### SUPPLIED DATA
►

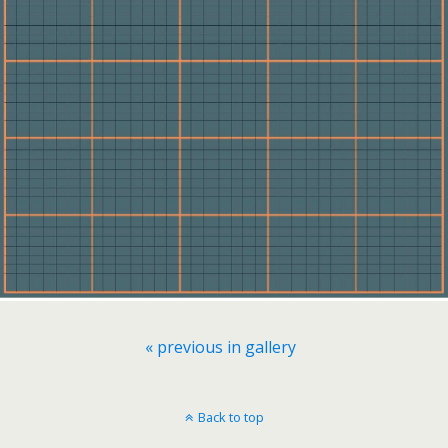
« previous in gallery
Back to top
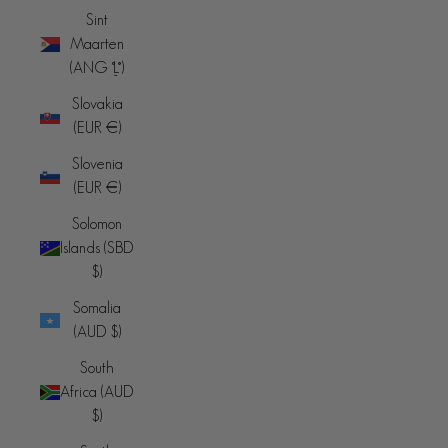
Sint
Maarten
(ANG ƒ)
Slovakia
(EUR €)
Slovenia
(EUR €)
Solomon
Islands (SBD
$)
Somalia
(AUD $)
South
Africa (AUD
$)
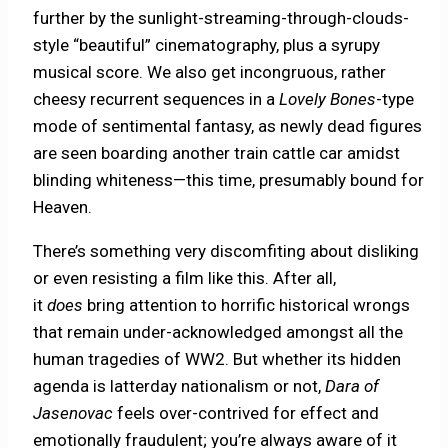
further by the sunlight-streaming-through-clouds-
style “beautiful” cinematography, plus a syrupy
musical score. We also get incongruous, rather
cheesy recurrent sequences in a
Lovely Bones
-type
mode of sentimental fantasy, as newly dead figures
are seen boarding another train cattle car amidst
blinding whiteness—this time, presumably bound for
Heaven.
There’s something very discomfiting about disliking
or even resisting a film like this. After all,
it
does
bring attention to horrific historical wrongs
that remain under-acknowledged amongst all the
human tragedies of WW2. But whether its hidden
agenda is latterday nationalism or not,
Dara of
Jasenovac
feels over-contrived for effect and
emotionally fraudulent; you’re always aware of it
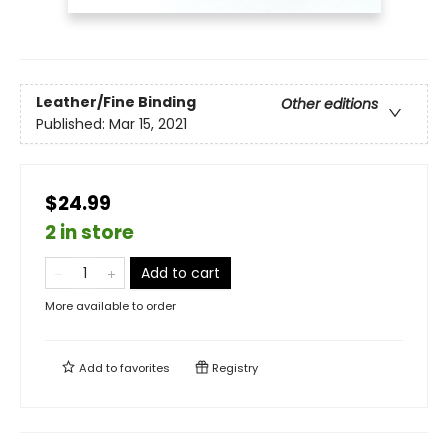
Leather/Fine Binding
Other editions
Published:
Mar 15, 2021
$24.99
2 in store
Add to cart
More available to order
Add to
favorites
Registry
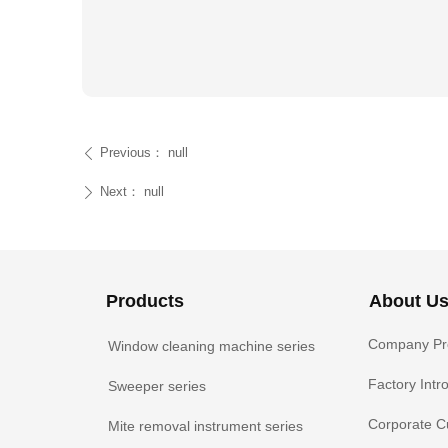
Previous：
null
ꄴ
Next：
null
ꄲ
Products
About U
Company Pro
Window cleaning machine series
Factory Intr
Sweeper series
Corporate C
Mite removal instrument series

◄

### DESCRIPTION OF THE TASK
When you write out the material again, keep every word exact and omit the pictures.

### SOLVED PROBLEM
« previous in gallery
Back to top
Sint
Maarten
(ANG ƒ)
Slovakia
(EUR €)
Slovenia
(EUR €)
Solomon
Islands (SBD
$)
Somalia
(AUD $)
South
Africa (AUD
$)
further by the sunlight-streaming-through-clouds-
style “beautiful” cinematography, plus a syrupy
musical score. We also get incongruous, rather
cheesy recurrent sequences in a
Lovely Bones
-type
mode of sentimental fantasy, as newly dead figures
are seen boarding another train cattle car amidst
blinding whiteness—this time, presumably bound for
Heaven.
There’s something very discomfiting about disliking
or even resisting a film like this. After all,
it
does
bring attention to horrific historical wrongs
that remain under-acknowledged amongst all the
human tragedies of WW2. But whether its hidden
agenda is latterday nationalism or not,
Dara of
Jasenovac
feels over-contrived for effect and
emotionally fraudulent; you’re always aware of it
Leather/Fine Binding
Other editions
Published:
Mar 15, 2021
$24.99
2 in store
Add to cart
More available to order
Add to
favorites
Registry
Previous：
null
ꄴ
Next：
null
ꄲ
Products
About U
Company Pro
Window cleaning machine series
Factory Intr
Sweeper series
Corporate C
Mite removal instrument series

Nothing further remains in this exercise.